Just to clarify @guyfedwards I'm assuming this is not the expected behavior? Should it read the item and display it? I'm willing to work on a fix for this if that's the case.

GV14982 avatar Oct 12 '25 03:10 GV14982

Yea this is a bug. Selecting the item even in a preview feed should display

guyfedwards avatar Oct 12 '25 09:10 guyfedwards

@guyfedwards I had an idea for this, to just implement an InMemoryStore impl for the Store interface, and just use that for preview mode. Thoughts? I figured we could cut out some of the conditional logic around, because I'm pretty sure the issue here is that when it goes to fetch the item ID, there is no ID so it just exits.

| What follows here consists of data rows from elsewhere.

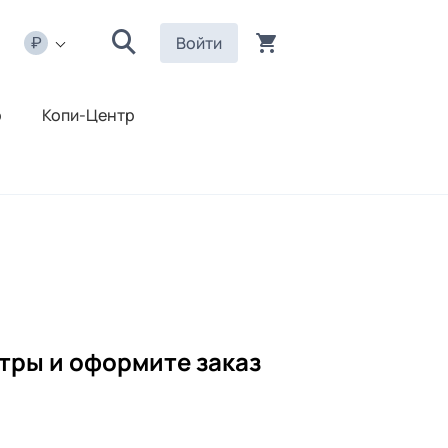
Войти
р
Копи-Центр
тры и оформите заказ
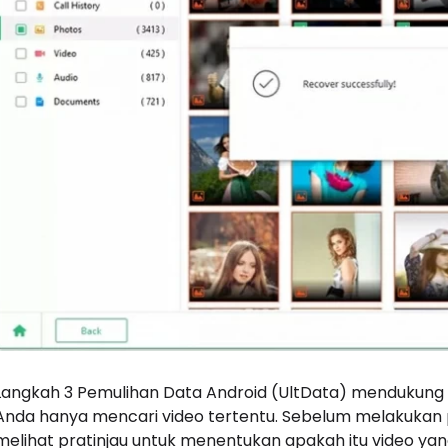
Langkah 3 Pemulihan Data Android (UltData) mendukung 
Anda hanya mencari video tertentu. Sebelum melakukan
melihat pratinjau untuk menentukan apakah itu video yan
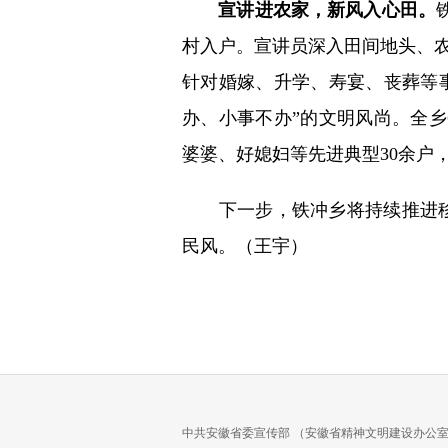
宣讲进农家，新风入心田。
村入户。宣讲员深入田间地头、农
针对婚嫁、升学、寿宴、丧葬等事
办、小事不办”的文明风尚。全
婆婆、好媳妇等先进典型30余户
下一步，铁冲乡将持续推进移
民风。（王宇）
中共安徽省委宣传部 （安徽省精神文明建设办公室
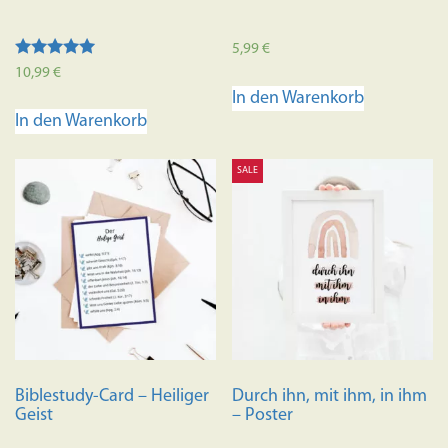
5,99
€
Bewertet mit
10,99
€
5.00
In den Warenkorb
von 5
In den Warenkorb
SALE
Biblestudy-Card – Heiliger
Durch ihn, mit ihm, in ihm
Geist
– Poster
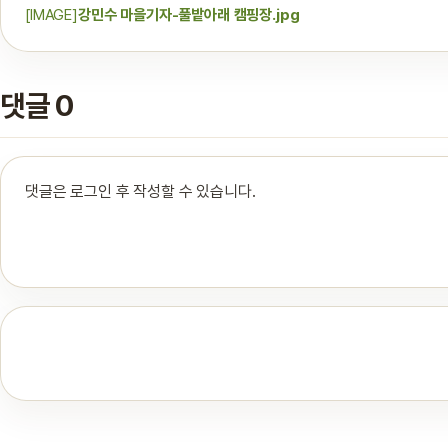
[IMAGE]
강민수 마을기자-풀밭아래 캠핑장.jpg
댓글 0
댓글은 로그인 후 작성할 수 있습니다.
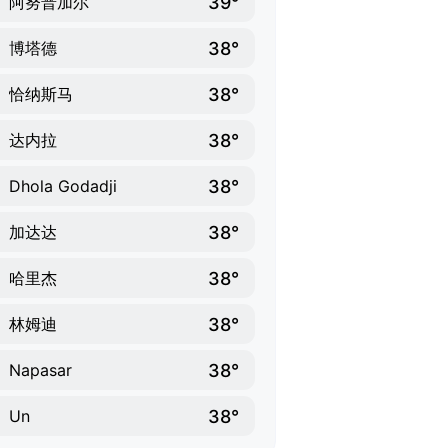
39°
阿努普加尔
38°
博塔德
38°
恰纳斯马
38°
达内拉
38°
Dhola Godadji
38°
加达达
38°
哈里杰
38°
林姆迪
38°
Napasar
38°
Un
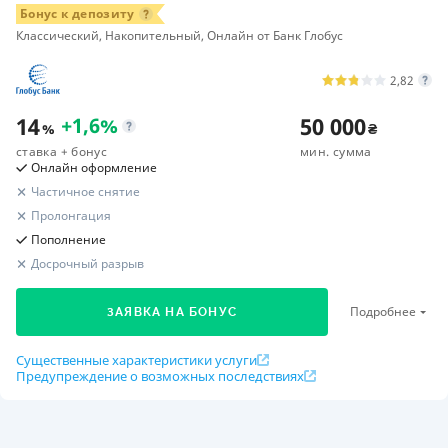
Бонус к депозиту
Классический, Накопительный, Онлайн от Банк Глобус
2,82
14
50 000
+
1,6
%
%
₴
ставка
+ бонус
мин. сумма
Онлайн оформление
Частичное снятие
Пролонгация
Пополнение
Досрочный разрыв
Подробнее
ЗАЯВКА НА БОНУС
Существенные характеристики услуги
Предупреждение о возможных последствиях
Расчет вашей прибыли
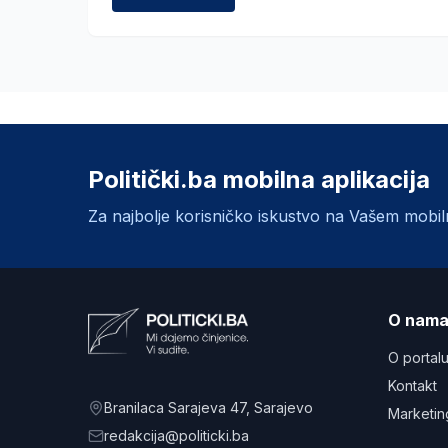
Politički.ba mobilna aplikacija
Za najbolje korisničko iskustvo na Vašem mobi
O nam
O portal
Kontakt
Branilaca Sarajeva 47
, Sarajevo
Marketin
redakcija@politicki.ba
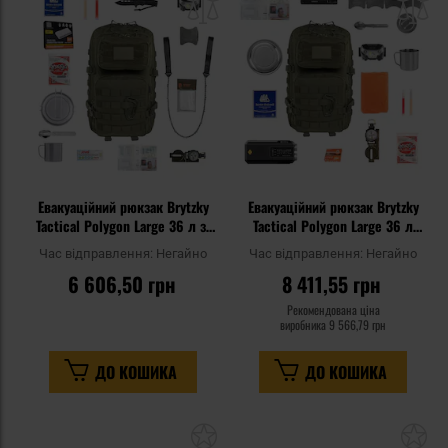
списку
сп
уподобань
уп
Евакуаційний рюкзак Brytzky
Евакуаційний рюкзак Brytzky
Tactical Polygon Large 36 л зі
Tactical Polygon Large 36 л
спорядженням - Olive
Olive Large V2 - зі
Час відправлення:
Негайно
Час відправлення:
Негайно
спорядженням
6 606,50 грн
8 411,55 грн
Рекомендована ціна
виробника
9 566,79 грн
ДО КОШИКА
ДО КОШИКА
Додати
До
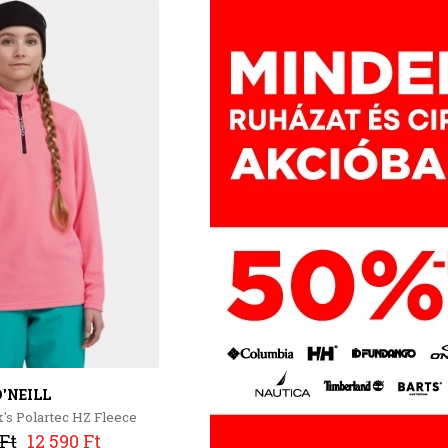
'NEILL
's Polartec HZ Fleece
Ft
12 590 Ft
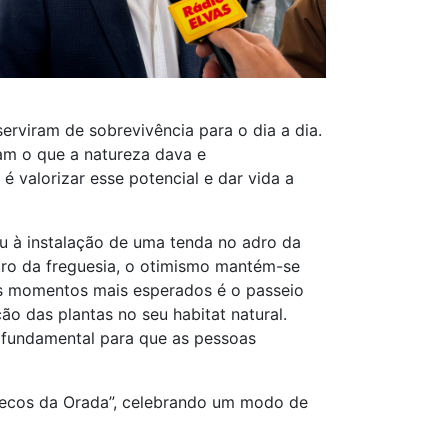
serviram de sobrevivência para o dia a dia.
m o que a natureza dava e
é valorizar esse potencial e dar vida a
u à instalação de uma tenda no adro da
tro da freguesia, o otimismo mantém-se
s momentos mais esperados é o passeio
ão das plantas no seu habitat natural.
 fundamental para que as pessoas
necos da Orada”, celebrando um modo de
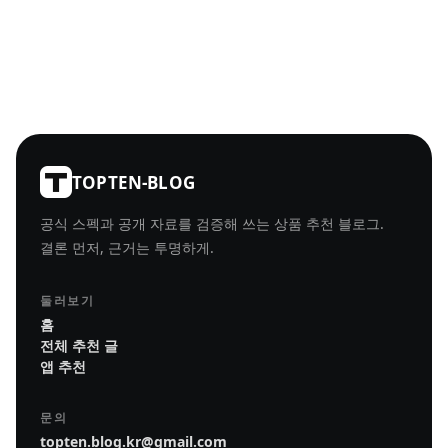
TOPTEN-BLOG
공식 스펙과 공개 자료를 검증해 쓰는 상품 추천 블로그.
결론 먼저, 근거는 투명하게.
둘러보기
홈
전체 추천 글
앱 추천
문의
topten.blog.kr@gmail.com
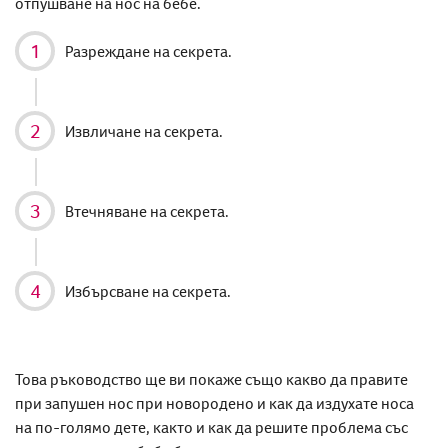
отпушване на нос на бебе
.
Разреждане на
секрета
.
Извличане на
секрета
.
Втечняване
на
секрета
.
Избърсване на секрета.
Това ръководство ще ви покаже също какво да правите
при
запушен нос при новородено
и как да издухате носа
на по-голямо дете
, както и как да решите проблема със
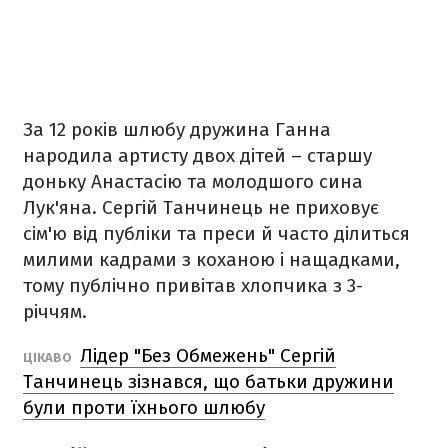
За 12 років шлюбу дружина Ганна
народила артисту двох дітей – старшу
доньку Анастасію та молодшого сина
Лук'яна. Сергій Танчинець не приховує
сім'ю від публіки та преси й часто ділиться
милими кадрами з коханою і нащадками,
тому публічно привітав хлопчика з 3-
річчям.
Лідер "Без Обмежень" Сергій
ЦІКАВО
Танчинець зізнався, що батьки дружини
були проти їхнього шлюбу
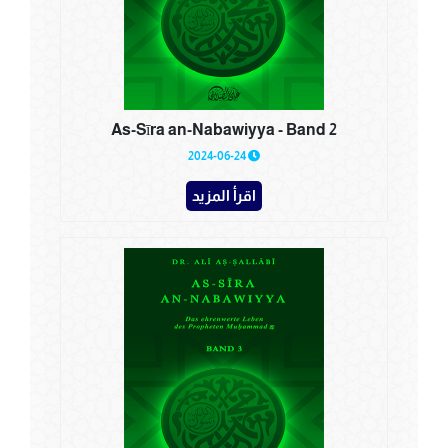
As-Sīra an-Nabawiyya - Band 2
2024-06-24
اقرأ المزيد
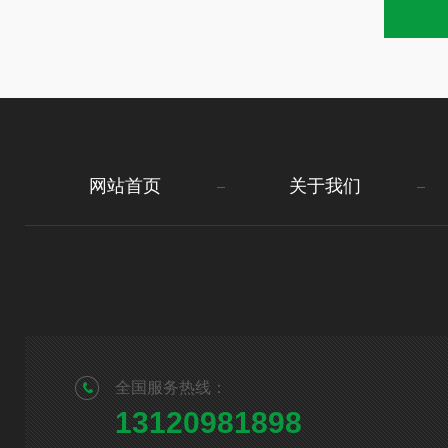
网站首页
关于我们
全国服务热线：
13120981898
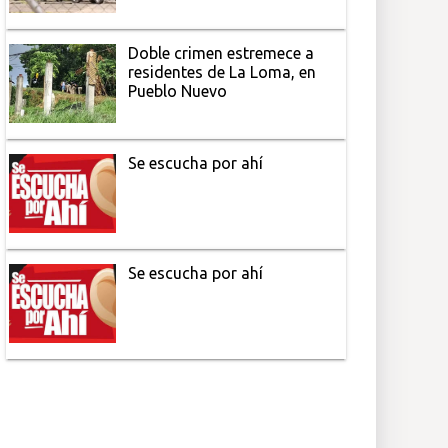
Doble crimen estremece a
residentes de La Loma, en
Pueblo Nuevo
Se escucha por ahí
Se escucha por ahí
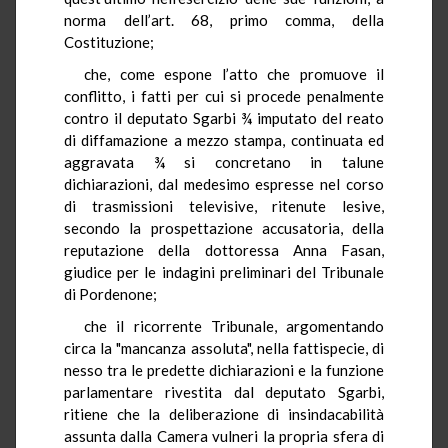
norma dell’art. 68, primo comma, della
Costituzione;
che, come espone l’atto che promuove il
conflitto, i fatti per cui si procede penalmente
contro il deputato Sgarbi ¾ imputato del reato
di diffamazione a mezzo stampa, continuata ed
aggravata ¾ si concretano in talune
dichiarazioni, dal medesimo espresse nel corso
di trasmissioni televisive, ritenute lesive,
secondo la prospettazione accusatoria, della
reputazione della dottoressa Anna Fasan,
giudice per le indagini preliminari del Tribunale
di Pordenone;
che il ricorrente Tribunale, argomentando
circa la "mancanza assoluta", nella fattispecie, di
nesso tra le predette dichiarazioni e la funzione
parlamentare rivestita dal deputato Sgarbi,
ritiene che la deliberazione di insindacabilità
assunta dalla Camera vulneri la propria sfera di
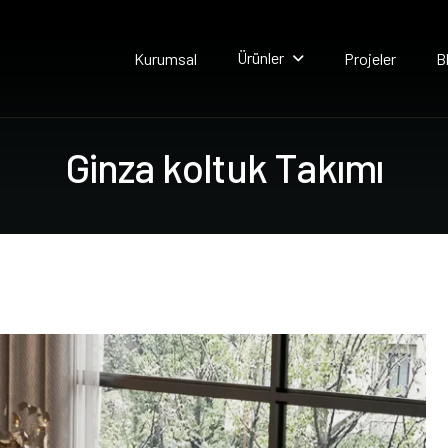
Ürünler
Kurumsal
Projeler
B
G
i
n
z
a
k
o
l
t
u
k
T
a
k
ı
m
ı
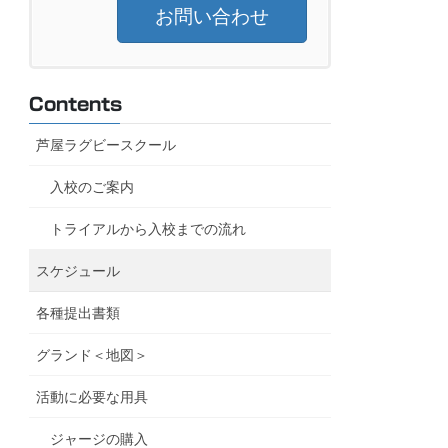
お問い合わせ
Contents
芦屋ラグビースクール
入校のご案内
トライアルから入校までの流れ
スケジュール
各種提出書類
グランド＜地図＞
活動に必要な用具
ジャージの購入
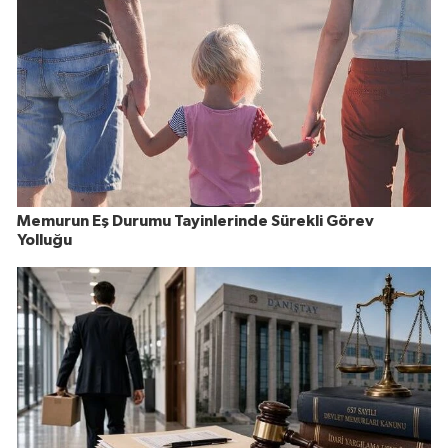
Memurun Eş Durumu Tayinlerinde Sürekli Görev
Yolluğu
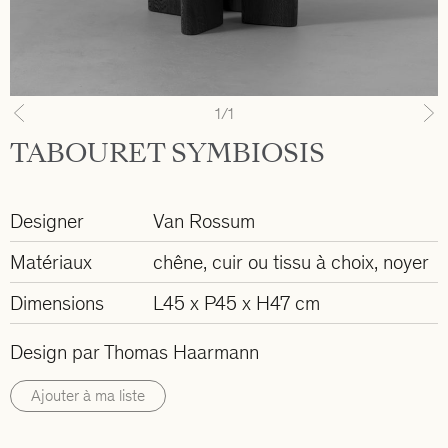
1
/1
Previous
N
TABOURET SYMBIOSIS
Designer
Van Rossum
Matériaux
chêne, cuir ou tissu à choix, noyer
Dimensions
L45 x P45 x H47 cm
Design par Thomas Haarmann
Ajouter à ma liste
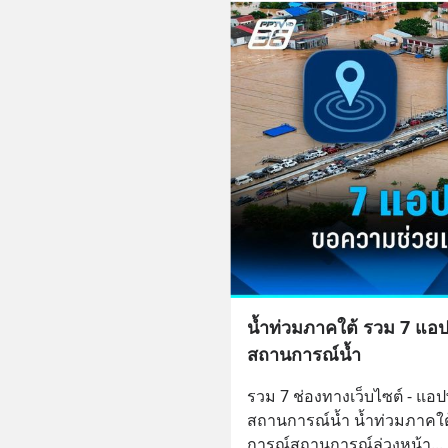
น้ำท่วมภาคใต้ รวม 7 แอป
สถานการณ์น้ำ
รวม 7 ช่องทางเว็บไซต์ - แอ
สถานการณ์น้ำ น้ำท่วมภาคใต
การณ์สถานการณ์ล่วงหน้า
... 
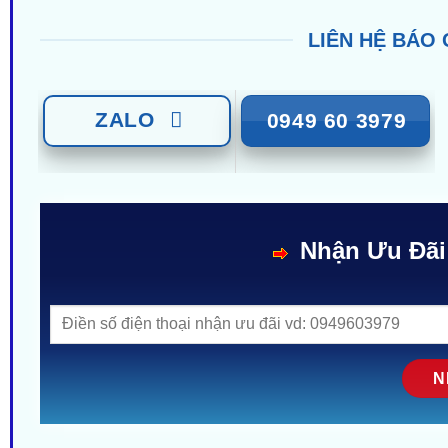
LIÊN HỆ BÁO 
ZALO
0949 60 3979
Nhận Ưu Đãi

GV14982 avatar Oct 12 '25 21:10 GV14982

Yea that's a really nice solution and much cleaner

guyfedwards avatar Oct 12 '25 22:10 guyfedwards

While I understand why using a sqlite in-memory database is an attractive solution, I would like to suggest instead writing a simple, pure-go in-memory store. Why? Because I am selfish and I am trying to make my life easier :smile:.

I have a fork that replaces sqlite with badger, primarily so that we can avoid the CGO dependency when building container images. With a pure go solution, the image doesn't need to include anything other than the nom binary; it doesn't require a full set of shared libraries, etc.

It's not ready for prime time (in particular, it doesn't include any facility for migrating from a sqlite store, which is why I haven't made a pr yet), but by keeping our sqlite dependency isolated in sqlitestore, we make this sort of thing easier to implement.

I have a alternative in-memory store implementation built on top of basic go data structures in https://github.com/larsks/nom/compare/feature/memory-store; it makes the follow changes:

  1. Move the sqlite based store to internal/store/sqlitestore.
  2. Add a new storage driver, internal/store/memorystore.

Note that this is built on top of some changes related to #167 (it doesn't depend on these changes, and I'd be happy to rebase things if folks are interested in this solution and want to avoid the GUID-based changes for now).

larsks avatar Oct 13 '25 17:10 larsks

Just because I keep having to go find it, this issue is attached to: https://github.com/guyfedwards/nom/pull/166

larsks avatar Oct 13 '25 17:10 larsks

That was what I had started working on, but I figured just reusing the existing code would be simpler (Which is why I just added a separate constructor that would handle creating an in memory SQLite store) 🙃

GV14982 avatar Oct 13 '25 17:10 GV14982

@larsks I'm not sure I see the benefit of moving to badger/another key/value store really. There are downsides of using CGO but I haven't seen them produce actual issues for users. If there was then I think looking at something like cznic/sqlite or ncruces/go-sqlite3 would be more likely, to maintain compatibility between versions. Either way, I don't think this is the place for such a large change discussion, I've created https://github.com/guyfedwards/nom/issues/168.

guyfedwards avatar Oct 13 '25 18:10 guyfedwards

Either way, I don't think this is the place for such a large change discussion, I've created https://github.com/guyfedwards/nom/issues/168.

Oh, I wasn't trying to have that discussion here. I was just introducing some background for why I was suggesting a non-SQLite based in-memory store.